Over the last few years, a simple yet effective iterative 3-step approach has gained a lot of traction mainly aimed on easing the design and development of business-oriented data products:
The proposed first step is starting from a tailored Proof of Concept (PoC).
At a second stage, the solution should evolve into a functional Prototype.
The final step is to build the first production ready Minimum Viable Product (MVP).
Designing the PoC as the first product iteration enables teams to embed the core principles of the target data product in a way that facilitates the evaluation of components whose performance and/or quality is critical to ensure that the whole project makes sense, despite not being fully connected to the whole application or ecosystem.
For instance, in a predictive algorithm a PoC could be an initial batch of predictions with a hand-crafted model that enables us to assess whether the process is actually forecastable and what would be a baseline level of accuracy. Similarly, in an ingestion pipeline, it would be possible to build a PoC to test the bandwidth of existing connectors and APIs to mass data ingestion or real time performance of packets, etc.
Once the core value has been validated, it is possible to proceed to the second step to evolve the PoC into a prototype, a functioning piece of software that not only can be integrated with the larger ecosystem, but also to be deployed on test environments and operating on the end-to-end product landscape. This allows the team to focus on what are the weak links, bottlenecks, corner cases and reliability issues.
It is worth noting that while a prototype is a working piece of software, it still does not cover all the cases nor is resilient enough to be fully deployed in production. However, it is crucial to start gathering feedback from test users and sample use cases.
The MVP constitutes the third and final stage of this agile data product development approach. An MVP comprises the minimal set of working features from a product definition standpoint to accomplish the required task in its bare bones, but that can be deployed in production and start gathering feedback from real world use cases and users.
The MVP constitutes the first release of the tangible product. It is meant to perform in the real world and thus it must provide all the guarantees (and good practices) of a properly functioning piece of software. The MVP should enable the iterative development and improvement of subsequent features and quality additions as part of the natural data product evolution.
Through these years this approach has been successfully applied (and refined) to different business verticals.
However, it became clear that, despite the simplicity and elasticity of the proposed iterative approach, the development of effective data products is not always that straightforward in real-world scenarios.
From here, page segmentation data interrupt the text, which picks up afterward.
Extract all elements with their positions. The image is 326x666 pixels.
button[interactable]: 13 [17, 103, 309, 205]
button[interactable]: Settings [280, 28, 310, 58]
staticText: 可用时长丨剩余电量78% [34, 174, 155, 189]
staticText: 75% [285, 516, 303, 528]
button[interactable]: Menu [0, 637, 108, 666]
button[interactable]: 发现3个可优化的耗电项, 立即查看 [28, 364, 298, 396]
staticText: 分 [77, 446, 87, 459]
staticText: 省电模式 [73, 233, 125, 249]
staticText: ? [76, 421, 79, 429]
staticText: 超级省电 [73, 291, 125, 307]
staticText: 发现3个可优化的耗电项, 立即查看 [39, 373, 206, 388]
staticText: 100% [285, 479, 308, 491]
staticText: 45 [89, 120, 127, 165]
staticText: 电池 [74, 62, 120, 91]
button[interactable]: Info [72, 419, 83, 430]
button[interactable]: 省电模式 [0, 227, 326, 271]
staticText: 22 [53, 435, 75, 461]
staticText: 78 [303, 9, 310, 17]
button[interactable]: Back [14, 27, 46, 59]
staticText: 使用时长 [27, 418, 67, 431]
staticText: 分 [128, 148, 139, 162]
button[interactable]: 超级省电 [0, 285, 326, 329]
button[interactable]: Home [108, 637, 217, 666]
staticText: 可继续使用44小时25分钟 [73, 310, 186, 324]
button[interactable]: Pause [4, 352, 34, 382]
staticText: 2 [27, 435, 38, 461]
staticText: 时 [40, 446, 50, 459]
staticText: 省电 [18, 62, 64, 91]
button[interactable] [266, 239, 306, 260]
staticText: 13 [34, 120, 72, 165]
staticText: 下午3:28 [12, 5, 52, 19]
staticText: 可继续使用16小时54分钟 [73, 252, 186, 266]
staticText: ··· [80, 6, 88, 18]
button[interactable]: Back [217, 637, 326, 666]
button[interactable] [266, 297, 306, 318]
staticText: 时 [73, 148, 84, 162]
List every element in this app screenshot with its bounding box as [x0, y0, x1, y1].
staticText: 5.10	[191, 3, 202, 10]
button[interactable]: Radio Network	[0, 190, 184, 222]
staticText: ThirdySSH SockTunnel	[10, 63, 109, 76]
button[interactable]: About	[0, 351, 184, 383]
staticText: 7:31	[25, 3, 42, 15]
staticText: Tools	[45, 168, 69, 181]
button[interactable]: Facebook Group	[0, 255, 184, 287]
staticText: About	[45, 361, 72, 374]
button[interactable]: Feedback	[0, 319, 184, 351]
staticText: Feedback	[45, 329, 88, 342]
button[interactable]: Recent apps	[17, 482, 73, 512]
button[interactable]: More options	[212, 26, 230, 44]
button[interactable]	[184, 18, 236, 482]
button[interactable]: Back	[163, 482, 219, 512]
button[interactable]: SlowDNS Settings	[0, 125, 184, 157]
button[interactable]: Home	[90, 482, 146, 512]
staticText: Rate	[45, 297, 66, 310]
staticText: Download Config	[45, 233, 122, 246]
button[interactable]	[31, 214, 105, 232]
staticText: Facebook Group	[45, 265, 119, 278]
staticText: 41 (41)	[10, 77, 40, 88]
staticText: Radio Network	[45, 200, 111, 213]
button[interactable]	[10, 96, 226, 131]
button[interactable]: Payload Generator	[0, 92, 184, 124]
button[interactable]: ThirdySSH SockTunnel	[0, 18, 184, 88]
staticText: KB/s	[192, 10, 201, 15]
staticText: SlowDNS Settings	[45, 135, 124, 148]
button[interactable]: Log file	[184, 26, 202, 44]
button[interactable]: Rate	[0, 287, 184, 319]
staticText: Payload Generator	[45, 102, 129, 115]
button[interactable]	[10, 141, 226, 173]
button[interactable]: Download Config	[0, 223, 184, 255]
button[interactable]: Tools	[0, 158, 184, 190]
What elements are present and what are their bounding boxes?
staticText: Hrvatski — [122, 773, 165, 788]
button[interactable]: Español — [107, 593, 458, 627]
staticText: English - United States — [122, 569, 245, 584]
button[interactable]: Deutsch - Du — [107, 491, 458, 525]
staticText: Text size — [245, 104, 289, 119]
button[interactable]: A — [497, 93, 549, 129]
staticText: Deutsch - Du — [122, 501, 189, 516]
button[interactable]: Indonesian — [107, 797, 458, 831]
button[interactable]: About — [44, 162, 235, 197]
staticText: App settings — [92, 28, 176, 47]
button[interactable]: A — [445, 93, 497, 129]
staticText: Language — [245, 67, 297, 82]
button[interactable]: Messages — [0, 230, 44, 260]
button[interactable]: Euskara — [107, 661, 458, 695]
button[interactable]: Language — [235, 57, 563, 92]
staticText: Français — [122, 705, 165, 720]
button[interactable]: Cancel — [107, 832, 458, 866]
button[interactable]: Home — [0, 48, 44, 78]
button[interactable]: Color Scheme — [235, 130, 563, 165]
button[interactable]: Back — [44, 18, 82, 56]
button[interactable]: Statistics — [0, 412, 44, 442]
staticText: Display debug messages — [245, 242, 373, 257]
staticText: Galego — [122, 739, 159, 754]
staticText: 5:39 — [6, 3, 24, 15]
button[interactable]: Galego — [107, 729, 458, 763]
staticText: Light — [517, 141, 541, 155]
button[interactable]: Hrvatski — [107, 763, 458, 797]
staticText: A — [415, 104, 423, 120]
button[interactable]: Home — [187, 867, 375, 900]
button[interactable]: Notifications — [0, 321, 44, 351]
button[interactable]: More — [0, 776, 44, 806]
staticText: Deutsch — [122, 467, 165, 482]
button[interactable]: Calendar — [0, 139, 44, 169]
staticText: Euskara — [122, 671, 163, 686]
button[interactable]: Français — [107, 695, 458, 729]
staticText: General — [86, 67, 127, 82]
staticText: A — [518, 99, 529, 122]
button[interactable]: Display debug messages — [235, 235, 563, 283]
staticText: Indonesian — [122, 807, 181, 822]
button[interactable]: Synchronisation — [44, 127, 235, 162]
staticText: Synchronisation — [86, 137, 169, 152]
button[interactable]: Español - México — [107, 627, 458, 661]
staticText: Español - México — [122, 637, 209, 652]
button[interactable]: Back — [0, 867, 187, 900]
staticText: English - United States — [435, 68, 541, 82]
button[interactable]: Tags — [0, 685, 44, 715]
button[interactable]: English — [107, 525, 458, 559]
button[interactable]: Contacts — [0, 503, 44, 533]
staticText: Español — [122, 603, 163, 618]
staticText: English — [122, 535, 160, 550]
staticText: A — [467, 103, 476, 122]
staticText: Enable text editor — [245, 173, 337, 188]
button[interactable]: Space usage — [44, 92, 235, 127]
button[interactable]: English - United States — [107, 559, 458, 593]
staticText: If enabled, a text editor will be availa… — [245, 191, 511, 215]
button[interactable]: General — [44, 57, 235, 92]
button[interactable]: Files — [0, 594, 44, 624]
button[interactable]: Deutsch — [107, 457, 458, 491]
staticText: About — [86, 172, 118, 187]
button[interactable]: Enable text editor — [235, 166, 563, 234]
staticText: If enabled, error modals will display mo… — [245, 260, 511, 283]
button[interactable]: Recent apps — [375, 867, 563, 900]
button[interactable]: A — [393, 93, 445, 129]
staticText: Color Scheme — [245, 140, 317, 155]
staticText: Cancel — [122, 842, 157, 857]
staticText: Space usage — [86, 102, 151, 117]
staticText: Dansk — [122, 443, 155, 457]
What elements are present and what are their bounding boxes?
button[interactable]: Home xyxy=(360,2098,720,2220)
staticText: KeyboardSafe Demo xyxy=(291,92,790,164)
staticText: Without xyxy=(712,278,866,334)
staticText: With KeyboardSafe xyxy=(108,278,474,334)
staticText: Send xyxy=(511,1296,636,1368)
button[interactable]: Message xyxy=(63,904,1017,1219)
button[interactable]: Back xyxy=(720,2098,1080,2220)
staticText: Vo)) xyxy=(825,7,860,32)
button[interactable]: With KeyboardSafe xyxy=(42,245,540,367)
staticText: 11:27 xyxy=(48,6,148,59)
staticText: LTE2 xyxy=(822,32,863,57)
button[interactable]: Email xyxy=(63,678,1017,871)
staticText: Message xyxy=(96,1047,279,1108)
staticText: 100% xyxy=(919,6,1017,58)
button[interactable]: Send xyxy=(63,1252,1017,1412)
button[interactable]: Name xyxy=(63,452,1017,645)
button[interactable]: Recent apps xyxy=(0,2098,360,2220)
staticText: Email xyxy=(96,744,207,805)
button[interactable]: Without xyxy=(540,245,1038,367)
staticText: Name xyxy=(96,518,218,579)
This complexity is caused by the fact that data productions commonly:
Rely on heterogeneous computing with a strong trend towards hardware specifications (GPU, TPU, etc).
Make an non-uniform use of resources in the different operation states, such as modeling, training, inference, and serving.
Present deployment and versioning dependencies, with ever-arising AI methods, strategies, sources, etc.
This complexity has shaped most modern data platforms, that have evolved and now provide some unique features to tackle challenges such as:
Data versioning & lineage: to handle source data, processing code, trained models, deployment code, and usage logs.
Storage: to support different read/write patterns for data used in training vs. data used in production.
Compute: provisioning permissions, costs, configurations, and environments.
Process decoupling: different streams ingesting data and processing it into a reusable form, training models, evaluating them, and tracking performance in production and configurations across the board.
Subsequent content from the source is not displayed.